Directions for this task: Transcribe everything in the records exactly. Skip the images.

»»

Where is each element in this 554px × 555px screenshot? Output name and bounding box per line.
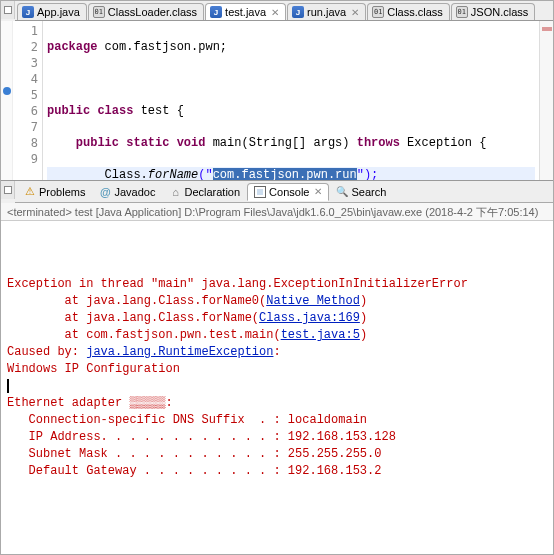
search-icon <box>336 186 348 198</box>
editor-tab-app-java[interactable]: App.java <box>17 3 87 20</box>
tab-label: JSON.class <box>471 6 528 18</box>
stacktrace-line: Caused by: java.lang.RuntimeException: <box>7 344 547 361</box>
editor: 123456789 package com.fastjson.pwn; publ… <box>1 21 553 181</box>
at-icon <box>99 186 111 198</box>
view-tabstrip: ProblemsJavadocDeclarationConsole✕Search <box>15 181 553 203</box>
class-file-icon <box>456 6 468 18</box>
view-tab-problems[interactable]: Problems <box>17 183 92 201</box>
java-file-icon <box>22 6 34 18</box>
editor-tab-test-java[interactable]: test.java✕ <box>205 3 286 20</box>
console-launch-info: <terminated> test [Java Application] D:\… <box>1 203 553 221</box>
stacktrace-line: at java.lang.Class.forName(Class.java:16… <box>7 310 547 327</box>
console-output[interactable]: ≡FREEBUF Exception in thread "main" java… <box>1 221 553 554</box>
view-tab-label: Problems <box>39 186 85 198</box>
stacktrace-link[interactable]: Native Method <box>266 294 360 308</box>
kw-package: package <box>47 40 97 54</box>
editor-tab-class-class[interactable]: Class.class <box>367 3 450 20</box>
stacktrace-line: Exception in thread "main" java.lang.Exc… <box>7 276 547 293</box>
view-tab-declaration[interactable]: Declaration <box>162 183 247 201</box>
console-icon <box>254 186 266 198</box>
view-tab-label: Search <box>351 186 386 198</box>
class-file-icon <box>93 6 105 18</box>
view-tab-label: Javadoc <box>114 186 155 198</box>
editor-tabstrip: App.javaClassLoader.classtest.java✕run.j… <box>15 1 553 21</box>
stacktrace-link[interactable]: test.java:5 <box>281 328 360 342</box>
stacktrace-link[interactable]: java.lang.RuntimeException <box>86 345 273 359</box>
view-tab-label: Declaration <box>184 186 240 198</box>
close-icon[interactable]: ✕ <box>351 7 359 18</box>
view-tab-console[interactable]: Console✕ <box>247 183 329 201</box>
stacktrace-link[interactable]: Class.java:169 <box>259 311 360 325</box>
editor-tab-classloader-class[interactable]: ClassLoader.class <box>88 3 204 20</box>
ide-root: App.javaClassLoader.classtest.java✕run.j… <box>1 1 553 554</box>
java-file-icon <box>210 6 222 18</box>
console-line: Default Gateway . . . . . . . . . : 192.… <box>7 463 547 480</box>
editor-tab-run-java[interactable]: run.java✕ <box>287 3 366 20</box>
tab-label: App.java <box>37 6 80 18</box>
console-line: IP Address. . . . . . . . . . . . : 192.… <box>7 429 547 446</box>
tab-label: Class.class <box>387 6 443 18</box>
cursor <box>7 379 9 393</box>
console-line: Connection-specific DNS Suffix . : local… <box>7 412 547 429</box>
minimize-gutter-bottom[interactable] <box>1 181 15 199</box>
decl-icon <box>169 186 181 198</box>
view-tab-label: Console <box>269 186 309 198</box>
breakpoint-marker[interactable] <box>3 87 11 95</box>
prob-icon <box>24 186 36 198</box>
selected-text[interactable]: com.fastjson.pwn.run <box>213 168 357 180</box>
console-line <box>7 378 547 395</box>
class-file-icon <box>372 6 384 18</box>
view-tab-search[interactable]: Search <box>329 183 393 201</box>
minimize-gutter[interactable] <box>1 1 15 19</box>
editor-tab-json-class[interactable]: JSON.class <box>451 3 535 20</box>
overview-ruler[interactable] <box>539 21 553 180</box>
tab-label: ClassLoader.class <box>108 6 197 18</box>
stacktrace-line: at java.lang.Class.forName0(Native Metho… <box>7 293 547 310</box>
java-file-icon <box>292 6 304 18</box>
stacktrace-line: at com.fastjson.pwn.test.main(test.java:… <box>7 327 547 344</box>
tab-label: test.java <box>225 6 266 18</box>
code-area[interactable]: package com.fastjson.pwn; public class t… <box>43 21 539 180</box>
view-tab-javadoc[interactable]: Javadoc <box>92 183 162 201</box>
console-line: Subnet Mask . . . . . . . . . . . : 255.… <box>7 446 547 463</box>
tab-label: run.java <box>307 6 346 18</box>
breakpoint-column[interactable] <box>1 21 13 180</box>
close-icon[interactable]: ✕ <box>314 186 322 197</box>
console-line: Ethernet adapter ▒▒▒▒▒: <box>7 395 547 412</box>
close-icon[interactable]: ✕ <box>271 7 279 18</box>
line-gutter: 123456789 <box>1 21 43 180</box>
console-line: Windows IP Configuration <box>7 361 547 378</box>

««

Response area:
Where is each element in this 554px × 555px screenshot? Output name and bounding box per line.
search-icon <box>336 186 348 198</box>
editor-tab-app-java[interactable]: App.java <box>17 3 87 20</box>
tab-label: JSON.class <box>471 6 528 18</box>
stacktrace-line: Caused by: java.lang.RuntimeException: <box>7 344 547 361</box>
editor: 123456789 package com.fastjson.pwn; publ… <box>1 21 553 181</box>
at-icon <box>99 186 111 198</box>
view-tabstrip: ProblemsJavadocDeclarationConsole✕Search <box>15 181 553 203</box>
class-file-icon <box>456 6 468 18</box>
view-tab-problems[interactable]: Problems <box>17 183 92 201</box>
java-file-icon <box>22 6 34 18</box>
editor-tab-test-java[interactable]: test.java✕ <box>205 3 286 20</box>
console-launch-info: <terminated> test [Java Application] D:\… <box>1 203 553 221</box>
stacktrace-line: at java.lang.Class.forName(Class.java:16… <box>7 310 547 327</box>
console-output[interactable]: ≡FREEBUF Exception in thread "main" java… <box>1 221 553 554</box>
view-tab-label: Problems <box>39 186 85 198</box>
stacktrace-link[interactable]: Native Method <box>266 294 360 308</box>
kw-package: package <box>47 40 97 54</box>
editor-tab-class-class[interactable]: Class.class <box>367 3 450 20</box>
stacktrace-line: Exception in thread "main" java.lang.Exc… <box>7 276 547 293</box>
view-tab-declaration[interactable]: Declaration <box>162 183 247 201</box>
console-icon <box>254 186 266 198</box>
view-tab-label: Search <box>351 186 386 198</box>
class-file-icon <box>93 6 105 18</box>
view-tab-label: Javadoc <box>114 186 155 198</box>
editor-tabstrip: App.javaClassLoader.classtest.java✕run.j… <box>15 1 553 21</box>
stacktrace-link[interactable]: test.java:5 <box>281 328 360 342</box>
stacktrace-link[interactable]: java.lang.RuntimeException <box>86 345 273 359</box>
view-tab-label: Declaration <box>184 186 240 198</box>
close-icon[interactable]: ✕ <box>351 7 359 18</box>
view-tab-console[interactable]: Console✕ <box>247 183 329 201</box>
stacktrace-link[interactable]: Class.java:169 <box>259 311 360 325</box>
editor-tab-classloader-class[interactable]: ClassLoader.class <box>88 3 204 20</box>
ide-root: App.javaClassLoader.classtest.java✕run.j… <box>1 1 553 554</box>
java-file-icon <box>210 6 222 18</box>
console-line: Default Gateway . . . . . . . . . : 192.… <box>7 463 547 480</box>
editor-tab-run-java[interactable]: run.java✕ <box>287 3 366 20</box>
tab-label: App.java <box>37 6 80 18</box>
console-line: IP Address. . . . . . . . . . . . : 192.… <box>7 429 547 446</box>
tab-label: Class.class <box>387 6 443 18</box>
cursor <box>7 379 9 393</box>
console-line: Connection-specific DNS Suffix . : local… <box>7 412 547 429</box>
minimize-gutter-bottom[interactable] <box>1 181 15 199</box>
decl-icon <box>169 186 181 198</box>
view-tab-label: Console <box>269 186 309 198</box>
breakpoint-marker[interactable] <box>3 87 11 95</box>
prob-icon <box>24 186 36 198</box>
selected-text[interactable]: com.fastjson.pwn.run <box>213 168 357 180</box>
console-line <box>7 378 547 395</box>
class-file-icon <box>372 6 384 18</box>
view-tab-search[interactable]: Search <box>329 183 393 201</box>
minimize-gutter[interactable] <box>1 1 15 19</box>
editor-tab-json-class[interactable]: JSON.class <box>451 3 535 20</box>
overview-ruler[interactable] <box>539 21 553 180</box>
tab-label: ClassLoader.class <box>108 6 197 18</box>
stacktrace-line: at java.lang.Class.forName0(Native Metho… <box>7 293 547 310</box>
java-file-icon <box>292 6 304 18</box>
stacktrace-line: at com.fastjson.pwn.test.main(test.java:… <box>7 327 547 344</box>
tab-label: test.java <box>225 6 266 18</box>
code-area[interactable]: package com.fastjson.pwn; public class t… <box>43 21 539 180</box>
view-tab-javadoc[interactable]: Javadoc <box>92 183 162 201</box>
console-line: Subnet Mask . . . . . . . . . . . : 255.… <box>7 446 547 463</box>
tab-label: run.java <box>307 6 346 18</box>
breakpoint-column[interactable] <box>1 21 13 180</box>
close-icon[interactable]: ✕ <box>314 186 322 197</box>
console-line: Ethernet adapter ▒▒▒▒▒: <box>7 395 547 412</box>
close-icon[interactable]: ✕ <box>271 7 279 18</box>
line-gutter: 123456789 <box>1 21 43 180</box>
console-line: Windows IP Configuration <box>7 361 547 378</box>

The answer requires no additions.